The late author David Foster Wallace began his commencement address to the graduates of Kenyon College in 2005 with:
There are these two young fish swimming along and they happen to meet an older fish swimming the other way, who nods at them and says “Morning, boys. How’s the water?” And the two young fish swim on for a bit, and then eventually one of them looks over at the other and goes, “What the hell is water?”
As Wallace explained, the point of the fish story is merely that the most obvious, important realities are often the ones that are hardest to see and talk about.
We celebrated our 49th National Day last Saturday 9 August 2014. It also means we are now into our 50th year of independent statehood, our year of Jubilee. I will discuss the significance of Jubilee in some future blog. But in this blog I would simply like to draw our minds to what is the important reality about Singapore that is possibly, or even probably, hard “to see and talk about”.
What is the reason for Singapore’s economic success all these years, when Singapore had to strike its own path of success and survival after giving up the idea of needing to have an economic hinterland next door, which was the reason for Singapore’s desire to merge with the Malayan peninsula to its north and thus had been part of Malaysia?
In terms of strategies and schemes, Singapore had decided to “leapfrog the region” and reach out to the whole world as its “hinterland”, the source of investment capital, management capability, technology, and, most of all, markets. There was massive investment in education and training, a major thrust in home ownership through the work of the Housing and Development Board and the Central Provident Fund scheme to create stakes for everyone, and a global push for investments through the Economic Development Board. But this focus on schemes and policies, exactly, could cause us to miss the critical point.

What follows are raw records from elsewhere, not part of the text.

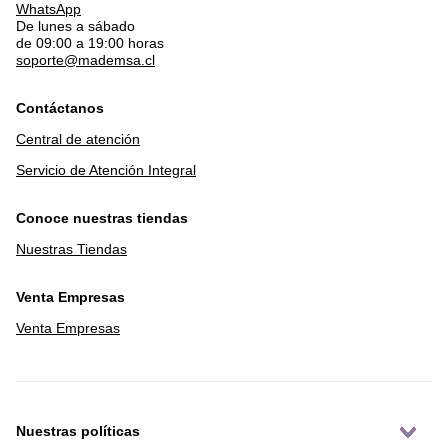
WhatsApp
De lunes a sábado
de 09:00 a 19:00 horas
soporte@mademsa.cl
Contáctanos
Central de atención
Servicio de Atención Integral
Conoce nuestras tiendas
Nuestras Tiendas
Venta Empresas
Venta Empresas
Nuestras políticas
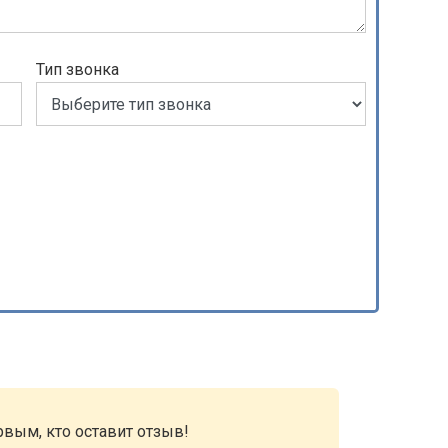
Тип звонка
рвым, кто оставит отзыв!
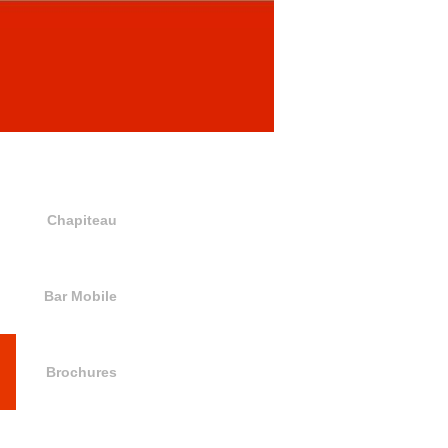
Chapiteau
Bar Mobile
Brochures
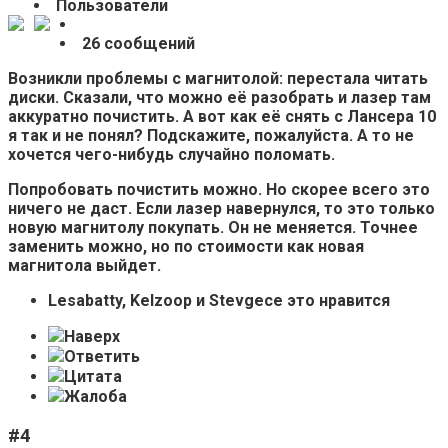
Пользователи
26 сообщений
Возникли проблемы с магнитолой: перестала читать
диски. Сказали, что можно её разобрать и лазер там
аккуратно почистить. А вот как её снять с Лансера 10
я так и не понял? Подскажите, пожалуйста. А то не
хочется чего-нибудь случайно поломать.
Попробовать почистить можно. Но скорее всего это
ничего не даст. Если лазер навернулся, то это только
новую магнитолу покупать. Он не меняется. Точнее
заменить можно, но по стоимости как новая
магнитола выйдет.
Lesabatty, Kelzoop и Stevgece это нравится
Наверх
Ответить
Цитата
Жалоба
#4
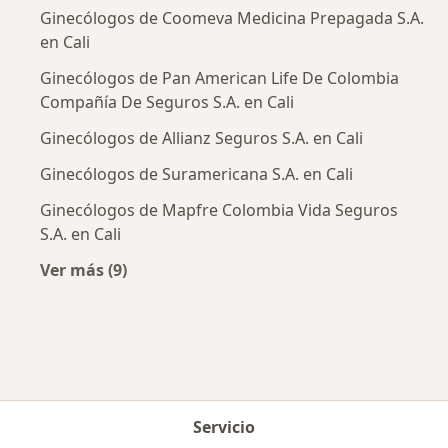
Ginecólogos de Coomeva Medicina Prepagada S.A.
en Cali
Ginecólogos de Pan American Life De Colombia
Compañía De Seguros S.A. en Cali
Ginecólogos de Allianz Seguros S.A. en Cali
Ginecólogos de Suramericana S.A. en Cali
Ginecólogos de Mapfre Colombia Vida Seguros
S.A. en Cali
Ver más (9)
Más en esta categoría: Aseguradoras más po
Servicio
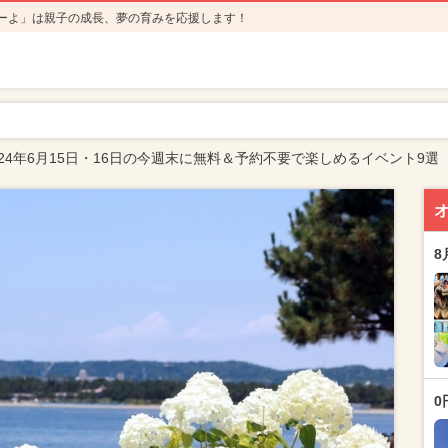
ーよ」は親子の成長、夢の育みを応援します！
24年6月15日・16日の今週末に無料＆予約不要で楽しめるイベント9選
8
0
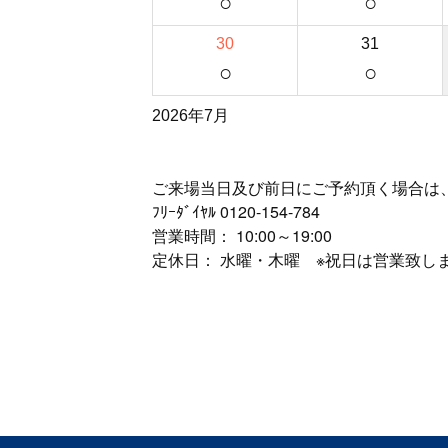
○
○
30
31
○
○
2026年7月
ご来場当日及び前日にご予約頂く場合は
ﾌﾘｰﾀﾞｲﾔﾙ
0120-154-784
営業時間： 10:00～19:00
定休日： 水曜・木曜 ※祝日は営業致し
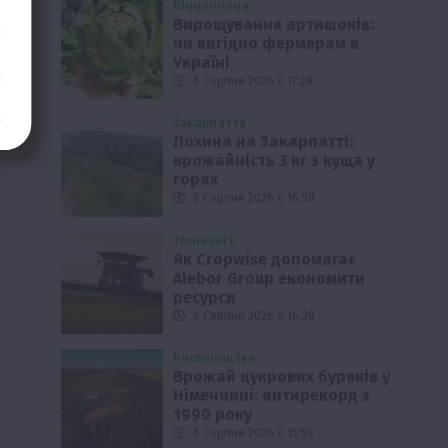
Вінниччина
Вирощування артишоків:
чи вигідно фермерам в
Україні
6 Серпня 2026 о 17:28
Закарпаття
Лохина на Закарпатті:
врожайність 3 кг з куща у
горах
6 Серпня 2026 о 16:58
Технології
Як Cropwise допомагає
Alebor Group економити
ресурси
6 Серпня 2026 о 16:28
Рослиництво
Врожай цукрових буряків у
Німеччині: антирекорд з
1990 року
6 Серпня 2026 о 15:58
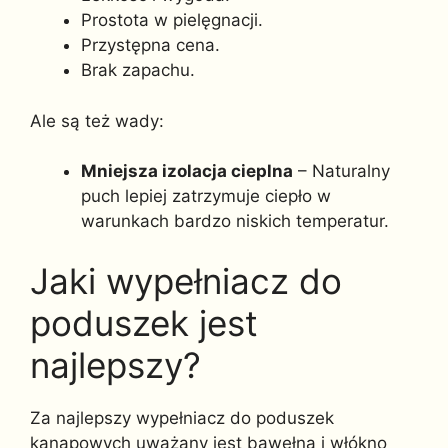
Prostota w pielęgnacji.
Przystępna cena.
Brak zapachu.
Ale są też wady:
Mniejsza izolacja cieplna
– Naturalny
puch lepiej zatrzymuje ciepło w
warunkach bardzo niskich temperatur.
Jaki wypełniacz do
poduszek jest
najlepszy?
Za najlepszy wypełniacz do poduszek
kanapowych uważany jest bawełna i włókno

Why should companies invest billions of dollars in Singapore knowing they would need tens of years to recover their investments? They have done so because they have found the people and government of Singapore to be trustworthy. We could be relied on to work hard and to deliver on our promises, even if we faced unexpected difficulties and many obstacles along the way. Singapore’s perspective was that of long-term business and personal relationships, the type of relationship which could only survive where trust and credibility are never in question.
Singapore is an artificial construct: We are the result of human effort and invention. We have a reputation for honouring our word as manifested in integrity, incorruptibility, hard work, imagination in solving problems, and future-orientedness. It is easy to forget that Singapore is the product of human ingenuity and trustworthiness, which can be easily lost if not understood and sustained by Singaporeans.
A Harvard University professor visiting Singapore for the first time remarked he found honour even in the simplest behaviours among Singaporeans, as he saw in the taxi driver who arrived to pick him up exactly at the time promised. To him this was a demonstration of the taxi driver honouring his word.
Singaporeans run the danger of saying, as the fish at the beginning of this story, “What the hell is water?” without recognizing that “Singapore water” is honour and trustworthiness built up over many years through consistent behaviour, predictable policy, social stability, and national unity.
These attributes have certainly made Singapore unique among the many developing countries of the world…the important question is: Are we able to sustain this uniqueness to not only survive, but thrive?